Learn how to identify the six-legged stowaways

A ladybug perched on a blade of grass. Play Video

Bears aren’t the only animals who hibernate for the winter. Many bugs take a timeout during the cold season as well, through a process called “overwintering.”

Given that a typical backyard contains 1,000 or more different insect species, there are plenty of potential house guests (or should we say, “house pests”) lining up at your door each fall.

Unlike bears, however, certain critters — especially insects like stink bugs, ladybugs, boxelder bugs and wasps, among others — prefer to bed down in your nice warm home. And they don’t make for ideal bunkmates.

So how do you identify these insect invaders? When should you expect them to show up? And where do the critters tend to congregate once inside your home?
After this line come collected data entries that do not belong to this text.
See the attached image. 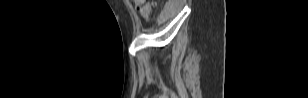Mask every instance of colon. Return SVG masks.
I'll use <instances>...</instances> for the list:
<instances>
[{"instance_id":"5ec220e1","label":"colon","mask_w":308,"mask_h":98,"mask_svg":"<svg viewBox=\"0 0 308 98\" xmlns=\"http://www.w3.org/2000/svg\"><path fill=\"white\" fill-rule=\"evenodd\" d=\"M136 6L139 9L140 14L145 19H150L153 15V3L146 0H134Z\"/></svg>"}]
</instances>
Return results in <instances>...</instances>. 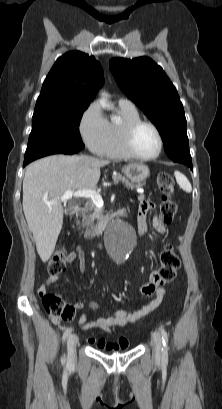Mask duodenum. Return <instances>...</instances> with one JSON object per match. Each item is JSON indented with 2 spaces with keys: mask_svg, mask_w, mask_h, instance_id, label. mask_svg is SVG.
I'll return each mask as SVG.
<instances>
[{
  "mask_svg": "<svg viewBox=\"0 0 222 409\" xmlns=\"http://www.w3.org/2000/svg\"><path fill=\"white\" fill-rule=\"evenodd\" d=\"M80 210H81V207L79 205H75L70 209V212L72 214H77L80 212ZM125 215H126V212L124 210H121V211L114 213L112 217L100 220L94 227L93 235L98 236L102 234L108 223H110L113 219L123 218Z\"/></svg>",
  "mask_w": 222,
  "mask_h": 409,
  "instance_id": "obj_1",
  "label": "duodenum"
}]
</instances>
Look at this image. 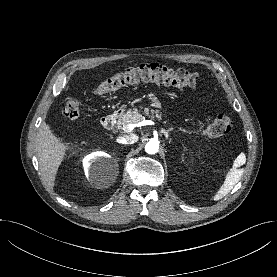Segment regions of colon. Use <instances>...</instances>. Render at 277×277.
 I'll list each match as a JSON object with an SVG mask.
<instances>
[{"mask_svg":"<svg viewBox=\"0 0 277 277\" xmlns=\"http://www.w3.org/2000/svg\"><path fill=\"white\" fill-rule=\"evenodd\" d=\"M142 82H153L159 85L178 88H194L198 82V75L183 69L174 70L160 64H147L106 79L94 89V93L104 94L127 85ZM63 114L68 119H77L80 115V103L78 100L73 98L68 99L64 105ZM231 127L232 119L230 115L223 112L213 121L202 126L199 131L203 136L215 138L228 133Z\"/></svg>","mask_w":277,"mask_h":277,"instance_id":"colon-1","label":"colon"}]
</instances>
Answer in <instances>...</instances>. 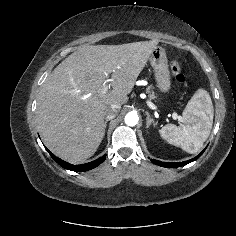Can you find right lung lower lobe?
Masks as SVG:
<instances>
[{
    "label": "right lung lower lobe",
    "mask_w": 236,
    "mask_h": 236,
    "mask_svg": "<svg viewBox=\"0 0 236 236\" xmlns=\"http://www.w3.org/2000/svg\"><path fill=\"white\" fill-rule=\"evenodd\" d=\"M47 151L49 152L50 156L60 165L62 166L64 169H67V170H72V171H79V172H82V171H88V170H91L95 167H97L98 165H100L104 160H105V157L106 155H103L102 157L92 161V162H89V163H86V164H81V165H72L70 163H67L63 160H61L60 158H57L54 154H52L48 149Z\"/></svg>",
    "instance_id": "right-lung-lower-lobe-1"
}]
</instances>
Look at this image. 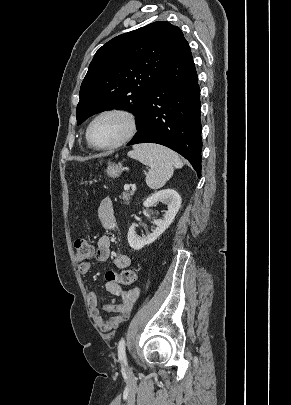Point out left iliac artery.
Segmentation results:
<instances>
[{"label": "left iliac artery", "instance_id": "left-iliac-artery-1", "mask_svg": "<svg viewBox=\"0 0 291 405\" xmlns=\"http://www.w3.org/2000/svg\"><path fill=\"white\" fill-rule=\"evenodd\" d=\"M118 358L122 363L127 364L124 339H121L118 344Z\"/></svg>", "mask_w": 291, "mask_h": 405}]
</instances>
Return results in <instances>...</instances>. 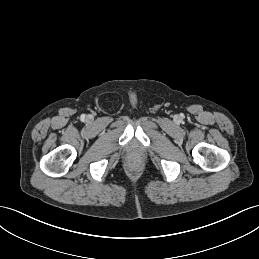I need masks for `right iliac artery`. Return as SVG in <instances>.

Watch as Matt Bertone, director of NC State University’s Plant Disease and Insect Clinic, provides an overview of common nuisance pests and what you should know about them in this edition of Homegrown.

Did You Know?

  • Common autumn pest invaders in North Carolina include boxelder bugs, kudzu bugs, ladybugs, leaf-footed bugs and especially stink bugs. Cluster flies and social wasps, like hornets and paper wasps, are other common culprits.
  • Some estimates say there are 10 quintillion (10,000,000,000,000,000,000) individual insects on Earth at any given time.
  • Insects can adapt to the cold in many ways, including using antifreeze — the same compound (ethylene glycol) used in vehicles — to supercool their bodies until spring.
  • Insect invaders like to “crawl up” in homes and may enter on a lower level, but they often end up settling in an attic.
  • Many overwintering insects can survive a mild winter since they’re equipped to withstand much colder temperatures, so be prepared for a home invader exodus at the start of spring!